§ **Assignment**
Read the data that follows. Then repeat it exactly.

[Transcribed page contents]
_____

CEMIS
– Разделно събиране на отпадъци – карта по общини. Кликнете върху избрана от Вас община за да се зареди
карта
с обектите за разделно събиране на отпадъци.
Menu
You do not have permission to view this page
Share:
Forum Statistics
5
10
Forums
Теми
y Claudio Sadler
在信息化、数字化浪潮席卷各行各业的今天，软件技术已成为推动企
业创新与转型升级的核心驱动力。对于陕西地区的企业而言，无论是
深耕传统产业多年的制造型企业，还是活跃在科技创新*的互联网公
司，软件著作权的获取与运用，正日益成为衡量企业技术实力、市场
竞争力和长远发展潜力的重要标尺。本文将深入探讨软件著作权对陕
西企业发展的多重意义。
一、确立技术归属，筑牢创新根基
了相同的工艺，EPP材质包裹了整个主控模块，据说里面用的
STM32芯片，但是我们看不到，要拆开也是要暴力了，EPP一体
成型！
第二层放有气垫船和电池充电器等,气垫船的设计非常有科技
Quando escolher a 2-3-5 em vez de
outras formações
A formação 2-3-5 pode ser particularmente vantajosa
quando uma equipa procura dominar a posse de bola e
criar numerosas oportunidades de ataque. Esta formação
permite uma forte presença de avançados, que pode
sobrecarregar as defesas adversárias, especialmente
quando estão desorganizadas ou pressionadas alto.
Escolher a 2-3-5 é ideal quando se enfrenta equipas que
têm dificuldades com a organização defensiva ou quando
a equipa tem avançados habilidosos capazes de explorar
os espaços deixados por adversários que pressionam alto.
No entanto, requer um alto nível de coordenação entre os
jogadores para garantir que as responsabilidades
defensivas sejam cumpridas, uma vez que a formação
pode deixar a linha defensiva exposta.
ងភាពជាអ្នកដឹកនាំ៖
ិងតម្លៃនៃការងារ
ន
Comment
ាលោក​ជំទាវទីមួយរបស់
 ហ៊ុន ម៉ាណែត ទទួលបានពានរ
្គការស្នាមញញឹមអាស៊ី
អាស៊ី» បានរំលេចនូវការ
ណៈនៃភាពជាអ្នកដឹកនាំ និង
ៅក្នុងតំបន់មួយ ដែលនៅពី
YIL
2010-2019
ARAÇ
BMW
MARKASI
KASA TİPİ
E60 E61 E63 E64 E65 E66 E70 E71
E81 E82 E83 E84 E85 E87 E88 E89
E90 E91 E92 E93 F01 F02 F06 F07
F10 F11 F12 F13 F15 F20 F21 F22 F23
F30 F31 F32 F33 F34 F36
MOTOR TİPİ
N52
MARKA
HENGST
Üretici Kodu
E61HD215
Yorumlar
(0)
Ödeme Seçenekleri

_____

§ **Answer box**
CEMIS
– Разделно събиране на отпадъци – карта по общини. Кликнете върху избрана от Вас община за да се зареди
карта
с обектите за разделно събиране на отпадъци.
Menu
You do not have permission to view this page
Share:
Forum Statistics
5
10
Forums
Теми
y Claudio Sadler
在信息化、数字化浪潮席卷各行各业的今天，软件技术已成为推动企
业创新与转型升级的核心驱动力。对于陕西地区的企业而言，无论是
深耕传统产业多年的制造型企业，还是活跃在科技创新*的互联网公
司，软件著作权的获取与运用，正日益成为衡量企业技术实力、市场
竞争力和长远发展潜力的重要标尺。本文将深入探讨软件著作权对陕
西企业发展的多重意义。
一、确立技术归属，筑牢创新根基
了相同的工艺，EPP材质包裹了整个主控模块，据说里面用的
STM32芯片，但是我们看不到，要拆开也是要暴力了，EPP一体
成型！
第二层放有气垫船和电池充电器等,气垫船的设计非常有科技
Quando escolher a 2-3-5 em vez de
outras formações
A formação 2-3-5 pode ser particularmente vantajosa
quando uma equipa procura dominar a posse de bola e
criar numerosas oportunidades de ataque. Esta formação
permite uma forte presença de avançados, que pode
sobrecarregar as defesas adversárias, especialmente
quando estão desorganizadas ou pressionadas alto.
Escolher a 2-3-5 é ideal quando se enfrenta equipas que
têm dificuldades com a organização defensiva ou quando
a equipa tem avançados habilidosos capazes de explorar
os espaços deixados por adversários que pressionam alto.
No entanto, requer um alto nível de coordenação entre os
jogadores para garantir que as responsabilidades
defensivas sejam cumpridas, uma vez que a formação
pode deixar a linha defensiva exposta.
ងភាពជាអ្នកដឹកនាំ៖
ិងតម្លៃនៃការងារ
ន
Comment
ាលោក​ជំទាវទីមួយរបស់
 ហ៊ុន ម៉ាណែត ទទួលបានពានរ
្គការស្នាមញញឹមអាស៊ី
អាស៊ី» បានរំលេចនូវការ
ណៈនៃភាពជាអ្នកដឹកនាំ និង
ៅក្នុងតំបន់មួយ ដែលនៅពី
YIL
2010-2019
ARAÇ
BMW
MARKASI
KASA TİPİ
E60 E61 E63 E64 E65 E66 E70 E71
E81 E82 E83 E84 E85 E87 E88 E89
E90 E91 E92 E93 F01 F02 F06 F07
F10 F11 F12 F13 F15 F20 F21 F22 F23
F30 F31 F32 F33 F34 F36
MOTOR TİPİ
N52
MARKA
HENGST
Üretici Kodu
E61HD215
Yorumlar
(0)
Ödeme Seçenekleri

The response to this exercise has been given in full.